Setelah Ki Gede Bantarwaru wafat Pangeran Walangsungsang alias
Pangeran Cakrabuana atau Mbah Kuwu Cirebon (paman Sunan Gunung Djati)
yang merupakan murid dari Syeikh Datul Kahfi atau Syeikh Nur Djati,
mengutus Buyut Cidum untuk meneruskan perjuangan Ki Gede Bantarwaru,
karena tempat itu, dipersiapkan untuk persinggahan atau singgahnya para
pejuang atau penggeden, bahkan menjadi tempat persembunyian. Para
penggeden itu, tidak hanya dari Kesultanan Cirebon, tetapi juga dari
kerajaan lainnya. Mengingat, jaman itu, Kerajaan Pakuan Padjajaran yang
dipimpin Prabu Siliwangi (Ayah Pangeran Walangsungsang) masih berkuasa
didataran pasundan.
Jejak berupa situs atau peninggalan lainnya dari orang Agung sendiri
nyaris tidak bisa ditemui sekarang. Namun begitu, terdapat sisi lain
yang masih disimpan oleh penggeden. Misalnya, Syeikh Maulana dari
Kesultanan Cirebon, yang menyimpan ilmu kanuragannya berupa keris dan
batu merah delima berbentuk kemangmang (pewujudan, mungkin khodam dari
banaspati) di Pinangsraya (sekarang Buyut Raya). Konon, pusaka tersebut
hanya bisa diambil oleh keturunannya. Atau, cerita Syeikh Masran bin
Malik juga dari Cirebon, yang diutus untuk menaklukan dan mengusir
bangsa lelembut di bantaran Kali Cimanuk (wilayah Buyut Kati, basuh
cilik dan basuh gede). Lelembut yang tidak bersahabat dengan manusia
itu, ditaklukan untuk diusir, sebagian yang mengikuti (jawa = manut)

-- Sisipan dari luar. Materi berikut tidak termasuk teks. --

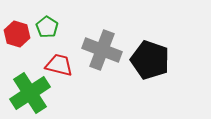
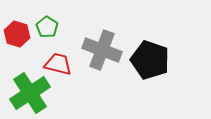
red trapezoid: moved 1 px left, 1 px up
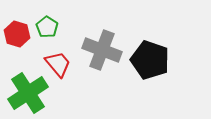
red trapezoid: rotated 36 degrees clockwise
green cross: moved 2 px left
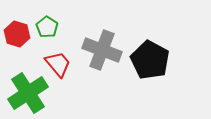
black pentagon: rotated 9 degrees clockwise
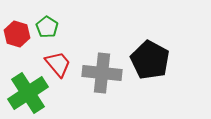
gray cross: moved 23 px down; rotated 15 degrees counterclockwise
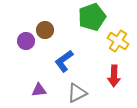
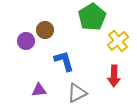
green pentagon: rotated 12 degrees counterclockwise
yellow cross: rotated 20 degrees clockwise
blue L-shape: rotated 110 degrees clockwise
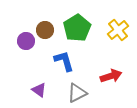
green pentagon: moved 15 px left, 11 px down
yellow cross: moved 11 px up
red arrow: moved 3 px left; rotated 110 degrees counterclockwise
purple triangle: rotated 42 degrees clockwise
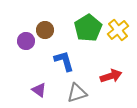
green pentagon: moved 11 px right
gray triangle: rotated 10 degrees clockwise
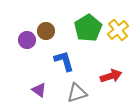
brown circle: moved 1 px right, 1 px down
purple circle: moved 1 px right, 1 px up
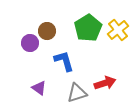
brown circle: moved 1 px right
purple circle: moved 3 px right, 3 px down
red arrow: moved 6 px left, 7 px down
purple triangle: moved 2 px up
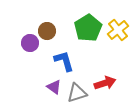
purple triangle: moved 15 px right, 1 px up
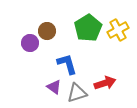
yellow cross: rotated 10 degrees clockwise
blue L-shape: moved 3 px right, 3 px down
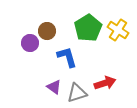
yellow cross: rotated 30 degrees counterclockwise
blue L-shape: moved 7 px up
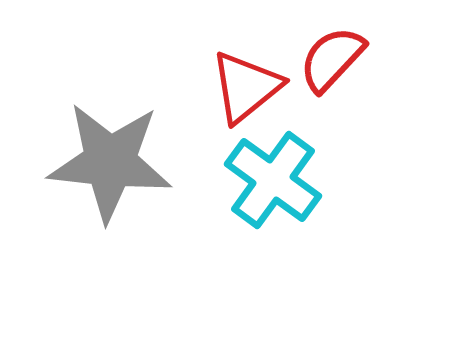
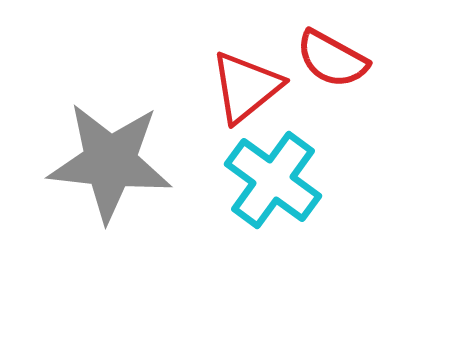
red semicircle: rotated 104 degrees counterclockwise
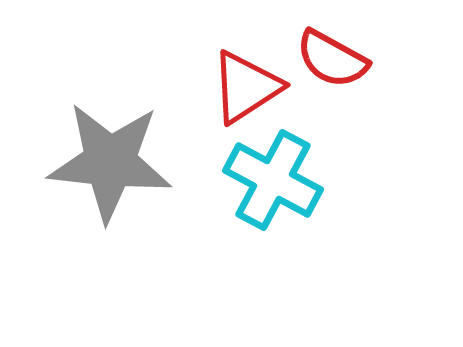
red triangle: rotated 6 degrees clockwise
cyan cross: rotated 8 degrees counterclockwise
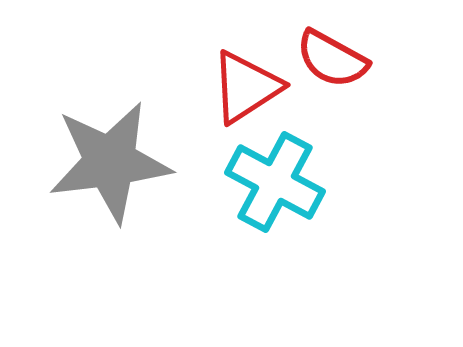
gray star: rotated 13 degrees counterclockwise
cyan cross: moved 2 px right, 2 px down
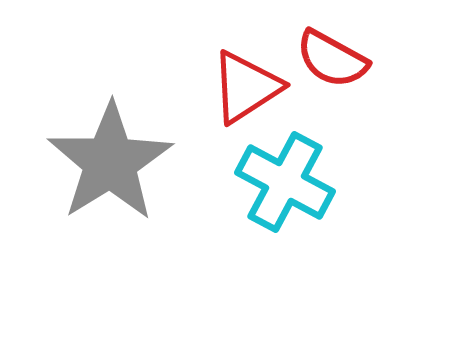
gray star: rotated 25 degrees counterclockwise
cyan cross: moved 10 px right
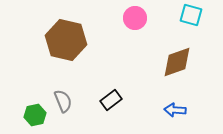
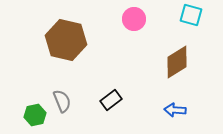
pink circle: moved 1 px left, 1 px down
brown diamond: rotated 12 degrees counterclockwise
gray semicircle: moved 1 px left
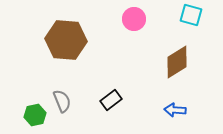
brown hexagon: rotated 9 degrees counterclockwise
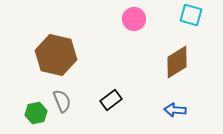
brown hexagon: moved 10 px left, 15 px down; rotated 9 degrees clockwise
green hexagon: moved 1 px right, 2 px up
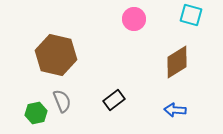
black rectangle: moved 3 px right
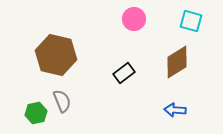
cyan square: moved 6 px down
black rectangle: moved 10 px right, 27 px up
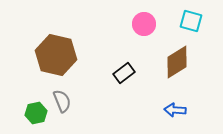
pink circle: moved 10 px right, 5 px down
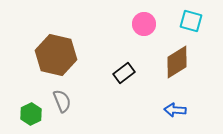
green hexagon: moved 5 px left, 1 px down; rotated 15 degrees counterclockwise
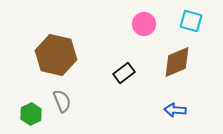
brown diamond: rotated 8 degrees clockwise
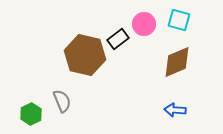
cyan square: moved 12 px left, 1 px up
brown hexagon: moved 29 px right
black rectangle: moved 6 px left, 34 px up
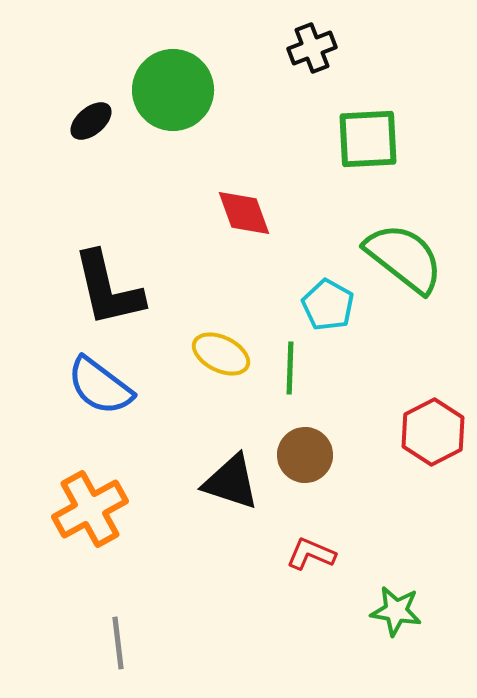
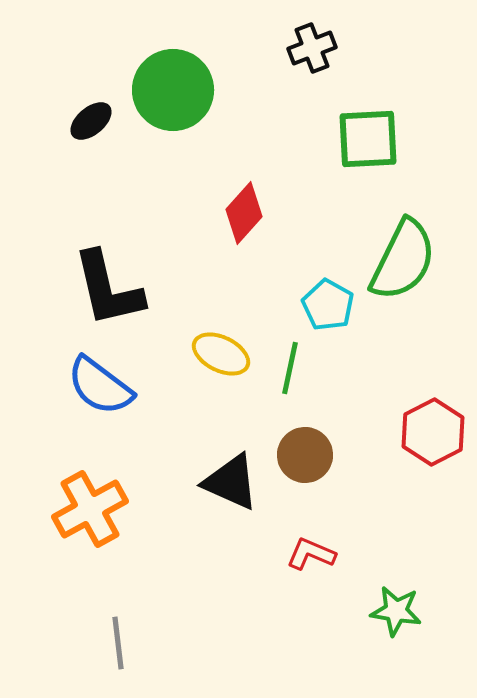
red diamond: rotated 62 degrees clockwise
green semicircle: moved 1 px left, 2 px down; rotated 78 degrees clockwise
green line: rotated 10 degrees clockwise
black triangle: rotated 6 degrees clockwise
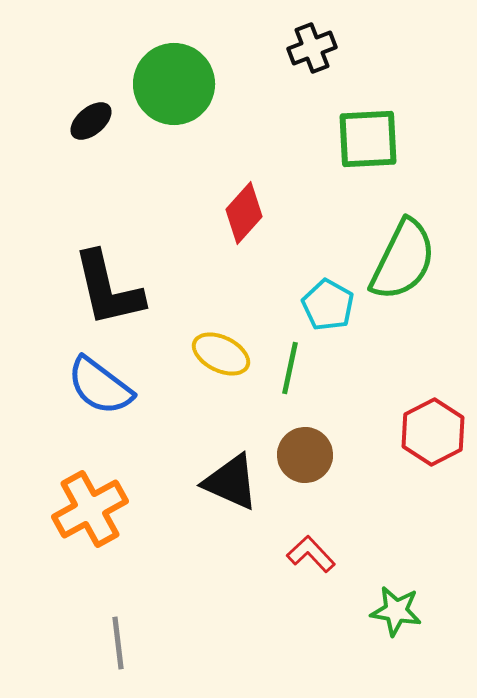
green circle: moved 1 px right, 6 px up
red L-shape: rotated 24 degrees clockwise
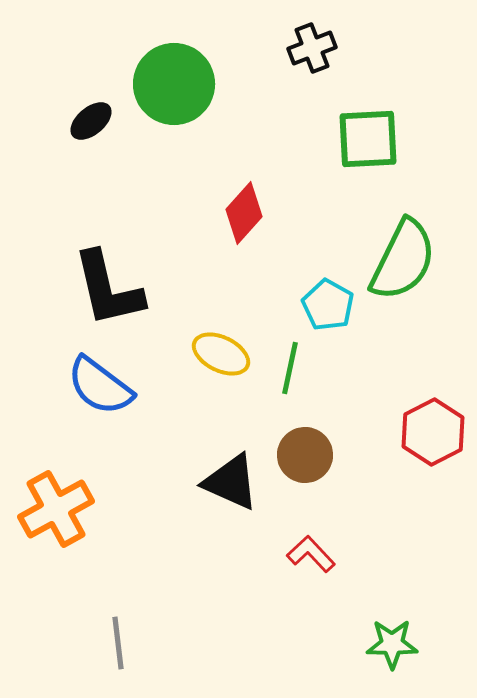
orange cross: moved 34 px left
green star: moved 4 px left, 33 px down; rotated 9 degrees counterclockwise
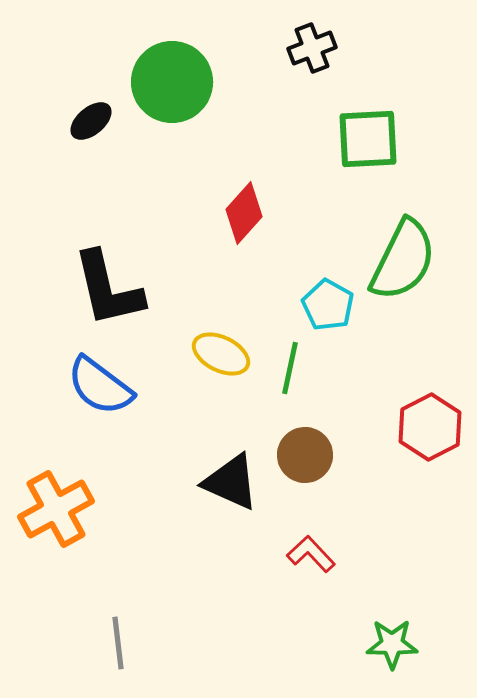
green circle: moved 2 px left, 2 px up
red hexagon: moved 3 px left, 5 px up
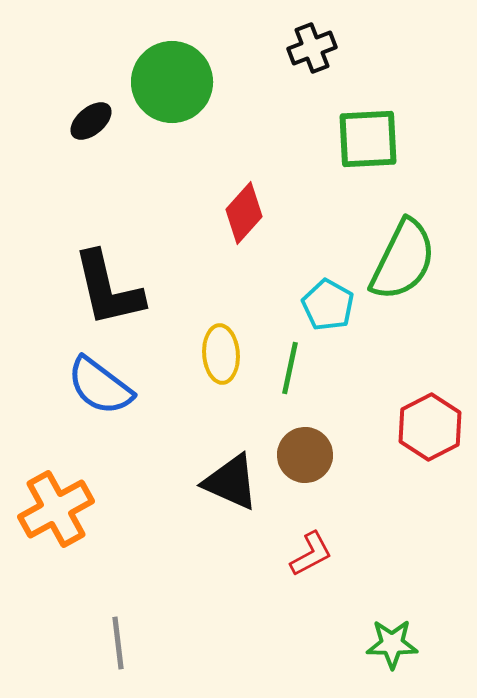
yellow ellipse: rotated 60 degrees clockwise
red L-shape: rotated 105 degrees clockwise
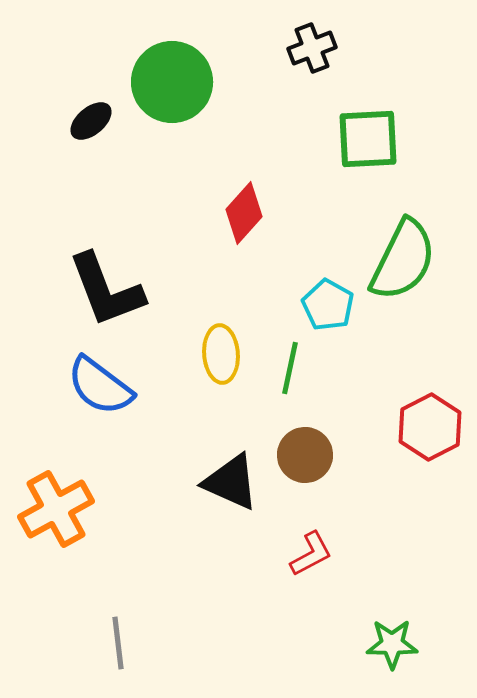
black L-shape: moved 2 px left, 1 px down; rotated 8 degrees counterclockwise
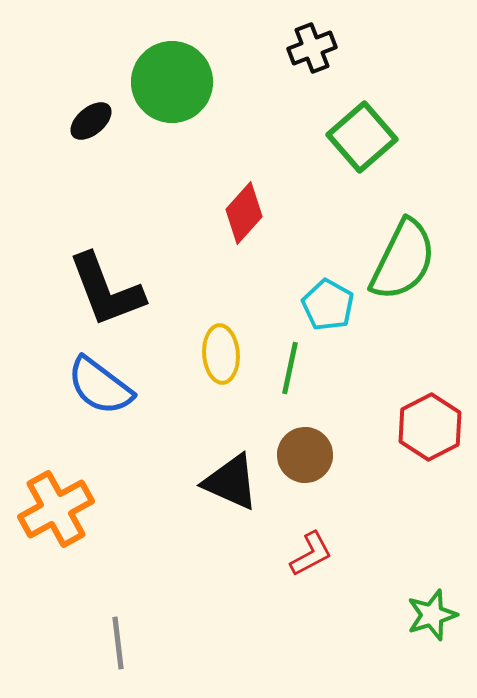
green square: moved 6 px left, 2 px up; rotated 38 degrees counterclockwise
green star: moved 40 px right, 29 px up; rotated 18 degrees counterclockwise
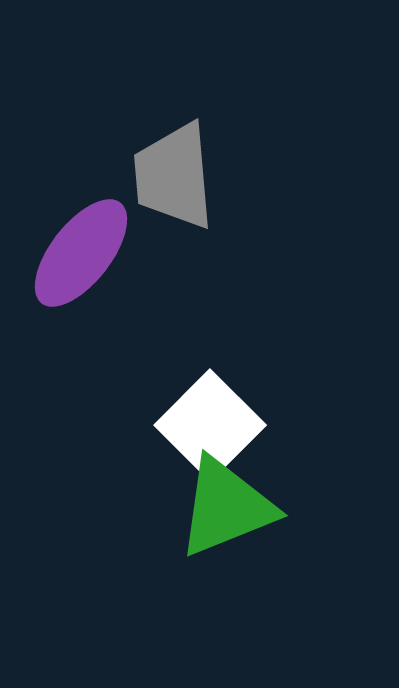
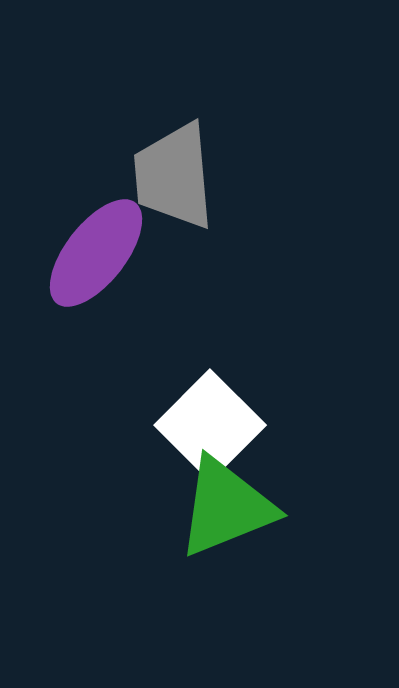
purple ellipse: moved 15 px right
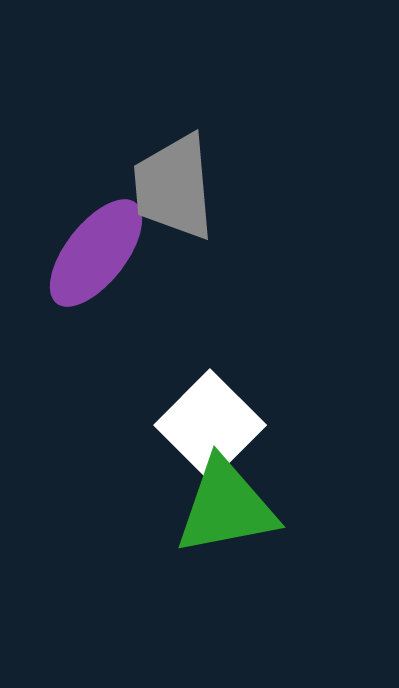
gray trapezoid: moved 11 px down
green triangle: rotated 11 degrees clockwise
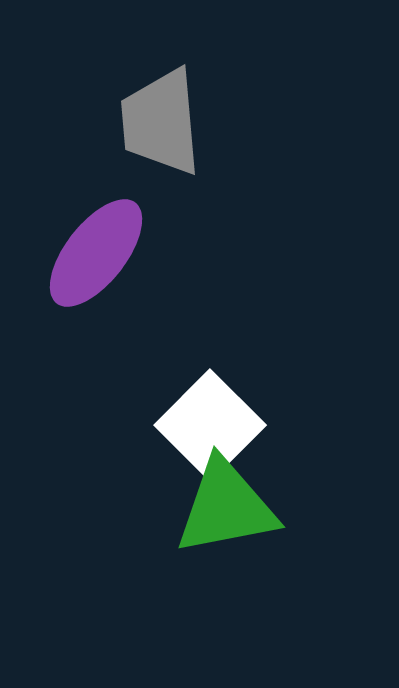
gray trapezoid: moved 13 px left, 65 px up
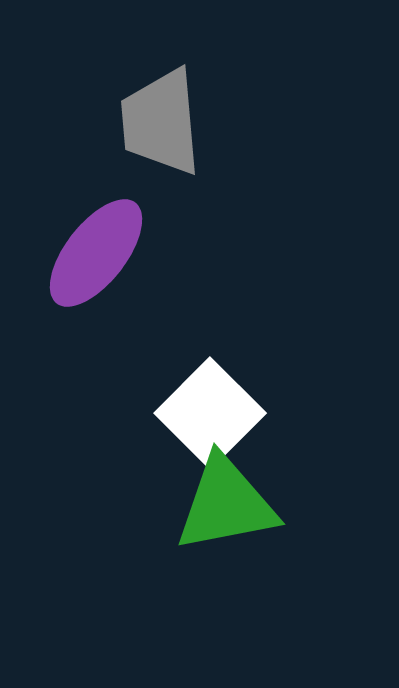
white square: moved 12 px up
green triangle: moved 3 px up
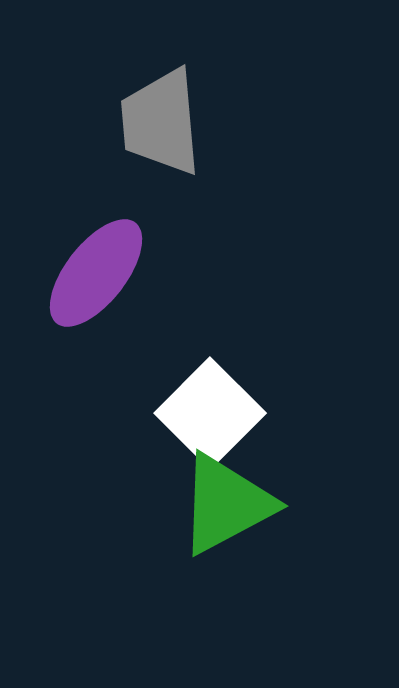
purple ellipse: moved 20 px down
green triangle: rotated 17 degrees counterclockwise
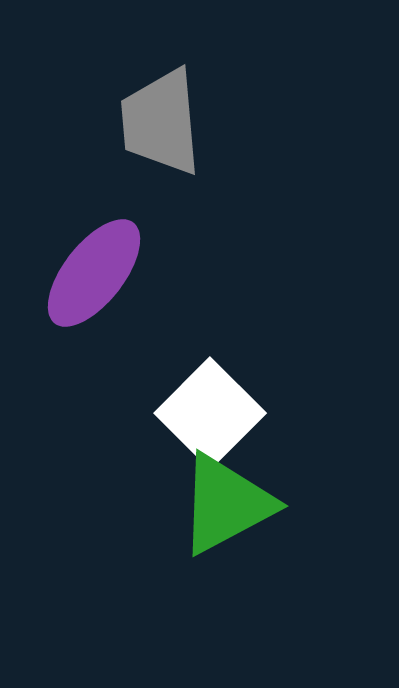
purple ellipse: moved 2 px left
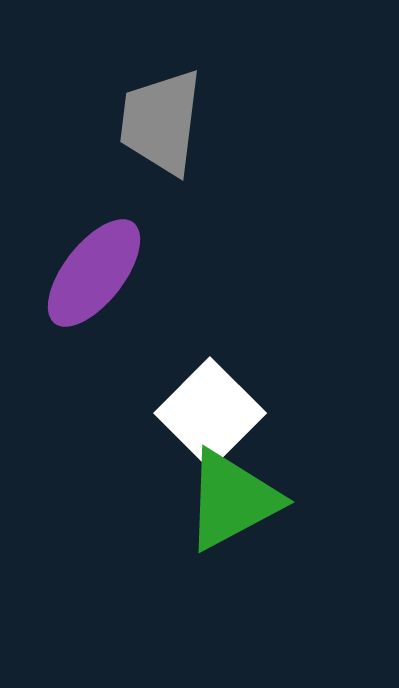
gray trapezoid: rotated 12 degrees clockwise
green triangle: moved 6 px right, 4 px up
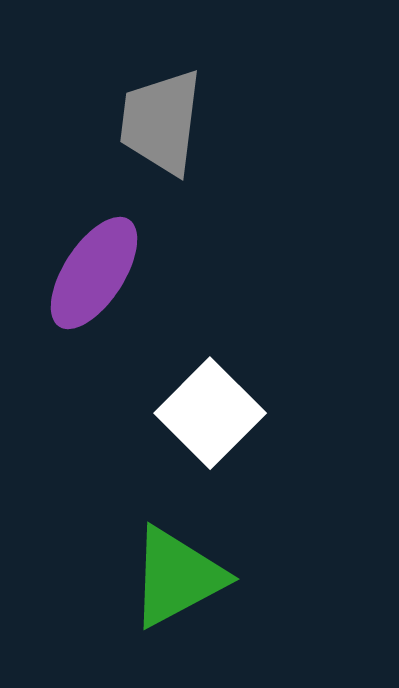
purple ellipse: rotated 5 degrees counterclockwise
green triangle: moved 55 px left, 77 px down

masih tersisa sampai sekarang. Tidak heran, sampai saat ini banyak orang
dari sejumlah wilayah yang berjiyarah di buyut pejaratan yang ada di
Bantarwaru.
Tentang Buyut Cidum, tidak ada informasi menyebutkan nama aslinya
siapa. Tetapi cidum sendiri diambil dari bahasa sunda yakni ceudeum,
artinya sejuk karena mendung atau sendu. Mengingat wilayah yang dihuni
Buyut Cidum (sekarang pejaratan Buyut Cidum) begitu sepi suasananya.
Ternyata, pada waktu yang sama juga, dua wilayah lainnya dibuka oleh
kedua adik Buyut Cidum. Ya'ni Buyut Arsitem di kawasan Desa Sumber,
Jatitujuh yang berbatesan dengan Indramayu, dan Buyut Depok di kawasan
Sambeng dan Cigasong, Palasah.
Seiring dibukanya pemukiman baru bernama Bantarwaru, para penduduk
dari luar daerah mulai masuk. Sedikitnya, terceritakan ada enam rumpun
yang menjadi cikal bakal berkembang atau menjadi nenek moyang masyarakat
Bantarwaru dan Ligung. Pertama berasal dari tanah Cakrabuana, Cirebon
dan Cirebon Girang. Termasuk Buyut Cidum juga berasal dari tanah
Cirebon. Selain itu, rumpun Galunggung yang datang dari tanah Sunda,
juga banyak migran ke Bantarwaru. Selanjutnya, berdatangan dari kawasan
lainnya, seperti Indramayu, Tegal, dan daerah Jawa Tengah dan Jawa
Timur. Jadi, bisa dimafhumi kenapa penggunaan bahasa masyarakat
Bantarwaru dan Ligung didominasi jawa. Namun sebagian penggunaan
bahasanya juga mengadopsi sejumlah kosakata sunda.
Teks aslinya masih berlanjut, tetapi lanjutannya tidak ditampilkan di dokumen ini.